FEBRUARY 11, 2014 : TUESDAY OF THE FIFTH WEEK IN ORDINARY TIME

Tuesday of the Fifth Week in Ordinary Time
Lectionary: 330

Solomon stood before the altar of the LORD
in the presence of the whole community of Israel,
and stretching forth his hands toward heaven,
he said, “LORD, God of Israel,
there is no God like you in heaven above or on earth below;
you keep your covenant of mercy with your servants
who are faithful to you with their whole heart.

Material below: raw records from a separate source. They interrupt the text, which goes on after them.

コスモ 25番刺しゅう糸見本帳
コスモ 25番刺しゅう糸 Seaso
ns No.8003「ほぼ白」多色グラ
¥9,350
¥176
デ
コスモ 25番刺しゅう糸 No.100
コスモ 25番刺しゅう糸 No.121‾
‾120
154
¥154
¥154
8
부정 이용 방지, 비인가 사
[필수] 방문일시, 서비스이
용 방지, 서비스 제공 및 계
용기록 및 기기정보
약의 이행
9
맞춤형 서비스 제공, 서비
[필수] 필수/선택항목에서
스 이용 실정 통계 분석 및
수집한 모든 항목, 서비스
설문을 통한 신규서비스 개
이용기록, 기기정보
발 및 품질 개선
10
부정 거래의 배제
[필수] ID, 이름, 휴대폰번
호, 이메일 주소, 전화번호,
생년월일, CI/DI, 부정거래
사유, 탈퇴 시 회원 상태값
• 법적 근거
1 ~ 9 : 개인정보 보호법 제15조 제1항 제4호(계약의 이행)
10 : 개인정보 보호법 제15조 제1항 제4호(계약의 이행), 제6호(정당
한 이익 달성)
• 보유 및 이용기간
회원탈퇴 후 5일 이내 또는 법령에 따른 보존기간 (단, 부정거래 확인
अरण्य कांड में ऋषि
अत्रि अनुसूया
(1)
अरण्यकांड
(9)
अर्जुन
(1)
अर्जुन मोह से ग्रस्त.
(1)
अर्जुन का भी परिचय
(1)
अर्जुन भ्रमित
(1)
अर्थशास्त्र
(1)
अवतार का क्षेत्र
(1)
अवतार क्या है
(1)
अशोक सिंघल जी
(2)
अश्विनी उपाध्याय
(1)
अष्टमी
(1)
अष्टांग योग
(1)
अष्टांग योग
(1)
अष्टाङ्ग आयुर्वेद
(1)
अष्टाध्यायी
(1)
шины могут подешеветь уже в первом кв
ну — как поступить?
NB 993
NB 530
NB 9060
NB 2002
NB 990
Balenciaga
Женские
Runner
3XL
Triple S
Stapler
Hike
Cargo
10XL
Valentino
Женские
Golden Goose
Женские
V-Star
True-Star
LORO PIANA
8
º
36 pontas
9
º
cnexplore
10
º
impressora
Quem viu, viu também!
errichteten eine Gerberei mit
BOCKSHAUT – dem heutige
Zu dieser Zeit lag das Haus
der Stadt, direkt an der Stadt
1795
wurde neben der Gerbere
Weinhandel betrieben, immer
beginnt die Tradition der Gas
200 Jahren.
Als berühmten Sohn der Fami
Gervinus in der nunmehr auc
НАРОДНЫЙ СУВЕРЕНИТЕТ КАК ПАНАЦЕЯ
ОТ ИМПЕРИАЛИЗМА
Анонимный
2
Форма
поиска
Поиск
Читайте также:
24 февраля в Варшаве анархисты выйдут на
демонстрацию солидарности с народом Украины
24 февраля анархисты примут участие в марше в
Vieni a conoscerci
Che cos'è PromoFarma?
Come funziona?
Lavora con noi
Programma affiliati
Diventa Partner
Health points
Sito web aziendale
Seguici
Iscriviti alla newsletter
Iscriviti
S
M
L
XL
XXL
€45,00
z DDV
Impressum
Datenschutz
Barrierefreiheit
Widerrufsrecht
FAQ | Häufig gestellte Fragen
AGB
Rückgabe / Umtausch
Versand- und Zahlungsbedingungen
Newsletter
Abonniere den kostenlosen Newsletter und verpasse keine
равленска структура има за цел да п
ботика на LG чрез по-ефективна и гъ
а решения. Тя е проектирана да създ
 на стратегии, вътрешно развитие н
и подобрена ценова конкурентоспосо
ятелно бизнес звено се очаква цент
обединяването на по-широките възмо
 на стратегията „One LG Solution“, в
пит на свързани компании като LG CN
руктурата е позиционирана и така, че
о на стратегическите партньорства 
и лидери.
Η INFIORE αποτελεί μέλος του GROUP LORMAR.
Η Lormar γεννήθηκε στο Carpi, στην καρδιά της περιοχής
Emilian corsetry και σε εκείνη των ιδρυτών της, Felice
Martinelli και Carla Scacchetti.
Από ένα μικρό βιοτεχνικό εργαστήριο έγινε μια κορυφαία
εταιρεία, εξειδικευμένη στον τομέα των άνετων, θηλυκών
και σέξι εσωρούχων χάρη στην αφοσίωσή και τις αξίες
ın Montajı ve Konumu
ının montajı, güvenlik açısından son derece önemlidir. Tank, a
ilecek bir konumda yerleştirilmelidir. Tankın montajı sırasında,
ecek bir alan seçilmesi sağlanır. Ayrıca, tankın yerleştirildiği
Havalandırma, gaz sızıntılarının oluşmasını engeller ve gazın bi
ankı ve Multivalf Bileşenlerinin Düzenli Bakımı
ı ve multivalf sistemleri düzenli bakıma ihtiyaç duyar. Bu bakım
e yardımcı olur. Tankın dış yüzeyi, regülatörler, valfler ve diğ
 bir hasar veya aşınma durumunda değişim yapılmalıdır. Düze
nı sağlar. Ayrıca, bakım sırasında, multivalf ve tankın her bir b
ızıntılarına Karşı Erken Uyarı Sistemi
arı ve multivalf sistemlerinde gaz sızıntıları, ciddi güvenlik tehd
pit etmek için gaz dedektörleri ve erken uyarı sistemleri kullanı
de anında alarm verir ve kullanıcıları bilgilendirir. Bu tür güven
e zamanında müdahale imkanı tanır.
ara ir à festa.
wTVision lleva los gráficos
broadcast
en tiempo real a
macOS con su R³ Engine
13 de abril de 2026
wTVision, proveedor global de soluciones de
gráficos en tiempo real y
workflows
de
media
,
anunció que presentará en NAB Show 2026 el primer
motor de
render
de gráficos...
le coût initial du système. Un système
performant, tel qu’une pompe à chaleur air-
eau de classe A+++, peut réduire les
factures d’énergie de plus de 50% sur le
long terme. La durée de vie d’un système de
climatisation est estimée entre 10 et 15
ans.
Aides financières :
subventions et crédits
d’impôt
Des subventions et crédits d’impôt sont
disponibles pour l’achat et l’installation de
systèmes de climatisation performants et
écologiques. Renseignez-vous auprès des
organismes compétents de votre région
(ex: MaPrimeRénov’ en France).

“Can it indeed be that God dwells on earth?
If the heavens and the highest heavens cannot contain you,
how much less this temple which I have built!
Look kindly on the prayer and petition of your servant, O LORD, my God,
and listen to the cry of supplication which I, your servant,
utter before you this day.
May your eyes watch night and day over this temple,
the place where you have decreed you shall be honored;
may you heed the prayer which I, your servant, offer in this place.
Listen to the petitions of your servant and of your people Israel
which they offer in this place.
Listen from your heavenly dwelling and grant pardon.”
Responsorial Psalm PS 84:3, 4, 5 AND 10, 11
R. (2) How lovely is your dwelling place, Lord, mighty God!
My soul yearns and pines
for the courts of the LORD.
My heart and my flesh
cry out for the living God.
R. How lovely is your dwelling place, Lord, mighty God!
Even the sparrow finds a home,
and the swallow a nest
in which she puts her young—
Your altars, O LORD of hosts,
my king and my God!
R. How lovely is your dwelling place, Lord, mighty God!
Blessed they who dwell in your house!
continually they praise you.
O God, behold our shield,
and look upon the face of your anointed.
R. How lovely is your dwelling place, Lord, mighty God!
I had rather one day in your courts
than a thousand elsewhere;
I had rather lie at the threshold of the house of my God
than dwell in the tents of the wicked.
R. How lovely is your dwelling place, Lord, mighty God!
Gospel MK 7:1-13
When the Pharisees with some scribes who had come from Jerusalem
gathered around Jesus,
they observed that some of his disciples ate their meals
with unclean, that is, unwashed, hands.
(For the Pharisees and, in fact, all Jews,
do not eat without carefully washing their hands,
keeping the tradition of the elders.
And on coming from the marketplace
they do not eat without purifying themselves.
And there are many other things that they have traditionally observed,
the purification of cups and jugs and kettles and beds.)
So the Pharisees and scribes questioned him,
“Why do your disciples not follow the tradition of the elders
but instead eat a meal with unclean hands?”
He responded,
“Well did Isaiah prophesy about you hypocrites,
as it is written:

This people honors me with their lips,
but their hearts are far from me;
In vain do they worship me,
teaching as doctrines human precepts.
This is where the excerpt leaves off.